╭──
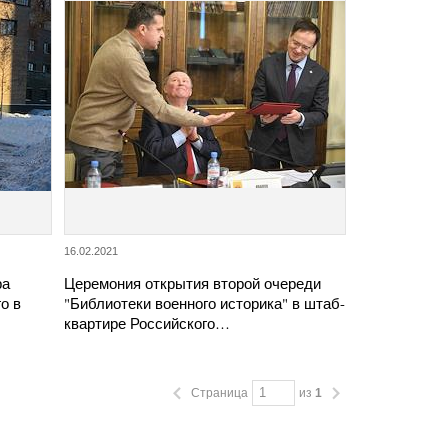
16.02.2021
ра
Церемония открытия второй очереди
о в
"Библиотеки военного историка" в штаб-
квартире Российского…
Страница
из
1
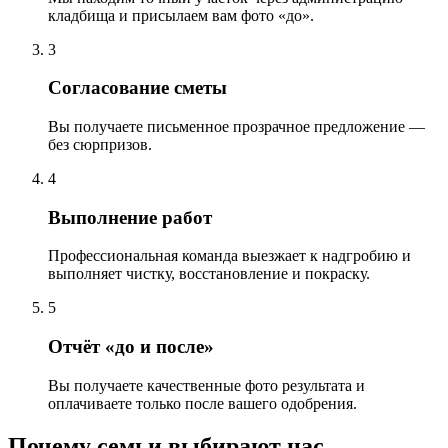
кладбища и присылаем вам фото «до».
3
Согласование сметы
Вы получаете письменное прозрачное предложение —
без сюрпризов.
4
Выполнение работ
Профессиональная команда выезжает к надгробию и
выполняет чистку, восстановление и покраску.
5
Отчёт «до и после»
Вы получаете качественные фото результата и
оплачиваете только после вашего одобрения.
Почему семьи выбирают нас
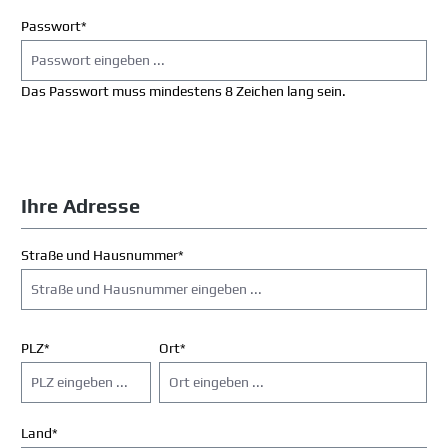
Passwort*
Das Passwort muss mindestens 8 Zeichen lang sein.
Ihre Adresse
Straße und Hausnummer*
PLZ
*
Ort*
Land*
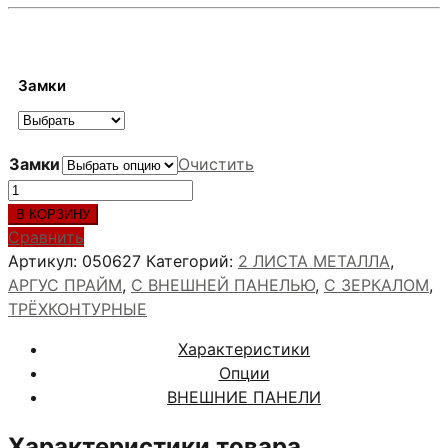
цен:
123,700 ₽
–
168,400 ₽
Замки
Замки
Очистить
Количество
товара
В КОРЗИНУ
АРГУС
Сравнить
ПРАЙМ
Артикул:
050627
Категорий:
2 ЛИСТА МЕТАЛЛА
,
МАГНУМ
АРГУС ПРАЙМ
,
С ВНЕШНЕЙ ПАНЕЛЬЮ
,
С ЗЕРКАЛОМ
,
СИЛК
ТРЁХКОНТУРНЫЕ
МАУС
Характеристики
Опции
ВНЕШНИЕ ПАНЕЛИ
Характеристики товара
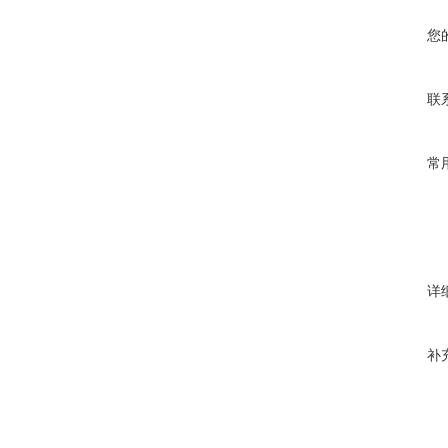
您
联
常
详
补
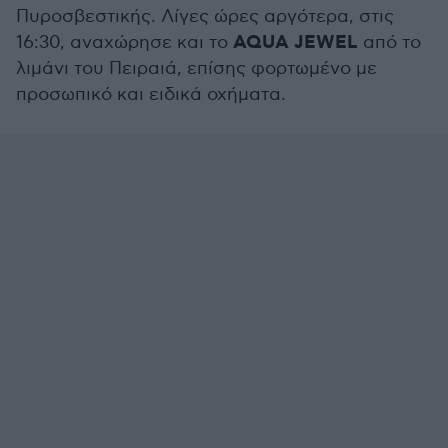
Πυροσβεστικής. Λίγες ώρες αργότερα, στις
AQUA JEWEL
16:30, αναχώρησε και το
από το
λιμάνι του Πειραιά, επίσης φορτωμένο με
προσωπικό και ειδικά οχήματα.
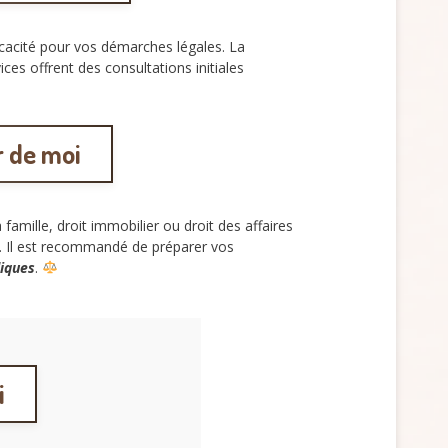
cacité pour vos démarches légales. La
ces offrent des consultations initiales
r de moi
famille, droit immobilier ou droit des affaires
s. Il est recommandé de préparer vos
diques
.
i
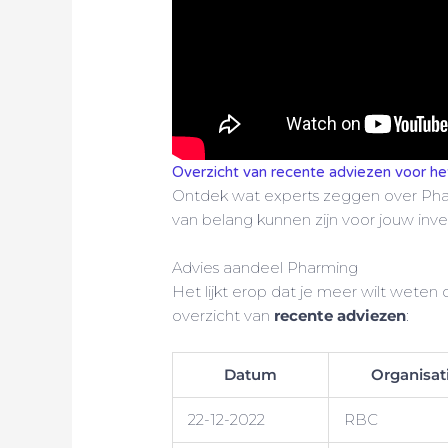
Overzicht van recente adviezen voor h
Ontdek wat experts zeggen over Pha
van belang kunnen zijn voor jouw inve
Advies aandeel Pharming
Het lijkt erop dat je meer wilt weten
overzicht van
recente adviezen
:
Datum
Organisat
22-12-2022
RBC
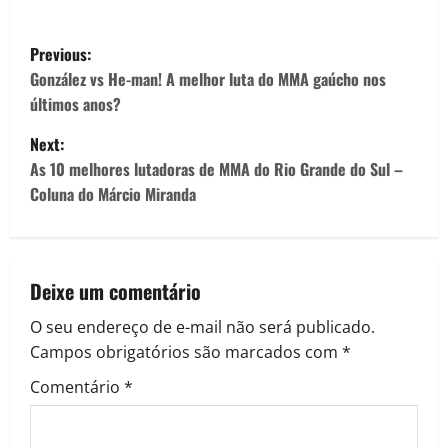
Previous:
González vs He-man! A melhor luta do MMA gaúcho nos
últimos anos?
Next:
As 10 melhores lutadoras de MMA do Rio Grande do Sul –
Coluna do Márcio Miranda
Deixe um comentário
O seu endereço de e-mail não será publicado.
Campos obrigatórios são marcados com
*
Comentário
*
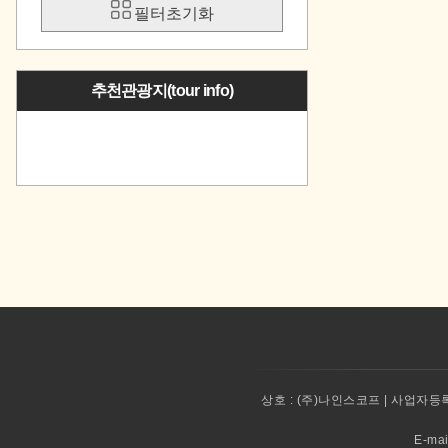
필터초기화
추천관광지(tour info)
상호 :
(주)나인스코프 | 사업자등록번
E-ma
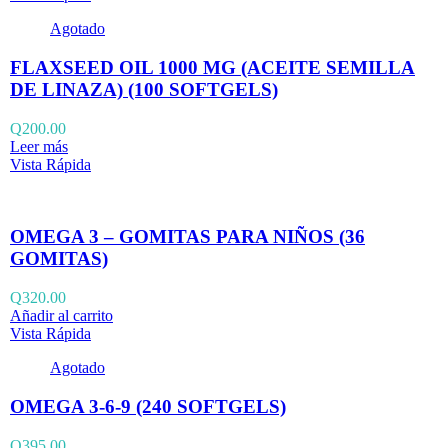
Agotado
FLAXSEED OIL 1000 MG (ACEITE SEMILLA
DE LINAZA) (100 SOFTGELS)
Q
200.00
Leer más
Vista Rápida
OMEGA 3 – GOMITAS PARA NIÑOS (36
GOMITAS)
Q
320.00
Añadir al carrito
Vista Rápida
Agotado
OMEGA 3-6-9 (240 SOFTGELS)
Q
395.00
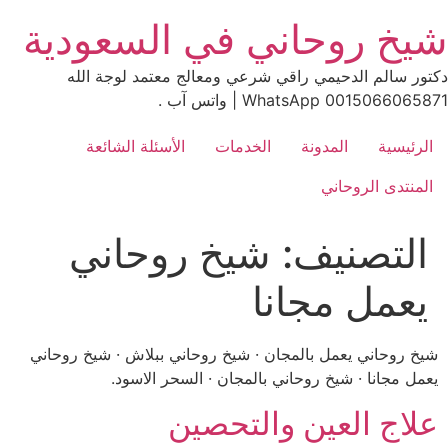
Ski
شيخ روحاني في السعودية
t
conten
دكتور سالم الدحيمي راقي شرعي ومعالج معتمد لوجة الله
0015066065871 WhatsApp | واتس آب .
الرئيسية
المدونة
الخدمات
الأسئلة الشائعة
المنتدى الروحاني
التصنيف:
شيخ روحاني
يعمل مجانا
شيخ روحاني يعمل بالمجان · شيخ روحاني ببلاش · شيخ روحاني
يعمل مجانا · شيخ روحاني بالمجان · السحر الاسود.
علاج العين والتحصين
╰──
Problem to solve: Exclude all images and restate the records above word for word.

Answer area:
16.02.2021
ра
Церемония открытия второй очереди
о в
"Библиотеки военного историка" в штаб-
квартире Российского…
Страница
из
1
кладбища и присылаем вам фото «до».
3
Согласование сметы
Вы получаете письменное прозрачное предложение —
без сюрпризов.
4
Выполнение работ
Профессиональная команда выезжает к надгробию и
выполняет чистку, восстановление и покраску.
5
Отчёт «до и после»
Вы получаете качественные фото результата и
оплачиваете только после вашего одобрения.
Почему семьи выбирают нас
Passwort*
Das Passwort muss mindestens 8 Zeichen lang sein.
Ihre Adresse
Straße und Hausnummer*
PLZ
*
Ort*
Land*
цен:
123,700 ₽
–
168,400 ₽
Замки
Замки
Очистить
Количество
товара
В КОРЗИНУ
АРГУС
Сравнить
ПРАЙМ
Артикул:
050627
Категорий:
2 ЛИСТА МЕТАЛЛА
,
МАГНУМ
АРГУС ПРАЙМ
,
С ВНЕШНЕЙ ПАНЕЛЬЮ
,
С ЗЕРКАЛОМ
,
СИЛК
ТРЁХКОНТУРНЫЕ
МАУС
Характеристики
Опции
ВНЕШНИЕ ПАНЕЛИ
Характеристики товара
您
联
常
详
补
Πυροσβεστικής. Λίγες ώρες αργότερα, στις
AQUA JEWEL
16:30, αναχώρησε και το
από το
λιμάνι του Πειραιά, επίσης φορτωμένο με
προσωπικό και ειδικά οχήματα.
cacité pour vos démarches légales. La
ces offrent des consultations initiales
r de moi
famille, droit immobilier ou droit des affaires
s. Il est recommandé de préparer vos
diques
.
i
Overzicht van recente adviezen voor h
Ontdek wat experts zeggen over Pha
van belang kunnen zijn voor jouw inve
Advies aandeel Pharming
Het lijkt erop dat je meer wilt weten
overzicht van
recente adviezen
:
Datum
Organisat
22-12-2022
RBC
Previous:
González vs He-man! A melhor luta do MMA gaúcho nos
últimos anos?
Next:
As 10 melhores lutadoras de MMA do Rio Grande do Sul –
Coluna do Márcio Miranda
Deixe um comentário
O seu endereço de e-mail não será publicado.
Campos obrigatórios são marcados com
*
Comentário
*
필터초기화
추천관광지(tour info)
상호 :
(주)나인스코프 | 사업자등록번
E-ma
Agotado
FLAXSEED OIL 1000 MG (ACEITE SEMILLA
DE LINAZA) (100 SOFTGELS)
Q
200.00
Leer más
Vista Rápida
OMEGA 3 – GOMITAS PARA NIÑOS (36
GOMITAS)
Q
320.00
Añadir al carrito
Vista Rápida
Agotado
OMEGA 3-6-9 (240 SOFTGELS)
Q
395.00
Ski
شيخ روحاني في السعودية
t
conten
دكتور سالم الدحيمي راقي شرعي ومعالج معتمد لوجة الله
0015066065871 WhatsApp | واتس آب .
الرئيسية
المدونة
الخدمات
الأسئلة الشائعة
المنتدى الروحاني
التصنيف:
شيخ روحاني
يعمل مجانا
شيخ روحاني يعمل بالمجان · شيخ روحاني ببلاش · شيخ روحاني
يعمل مجانا · شيخ روحاني بالمجان · السحر الاسود.
علاج العين والتحصين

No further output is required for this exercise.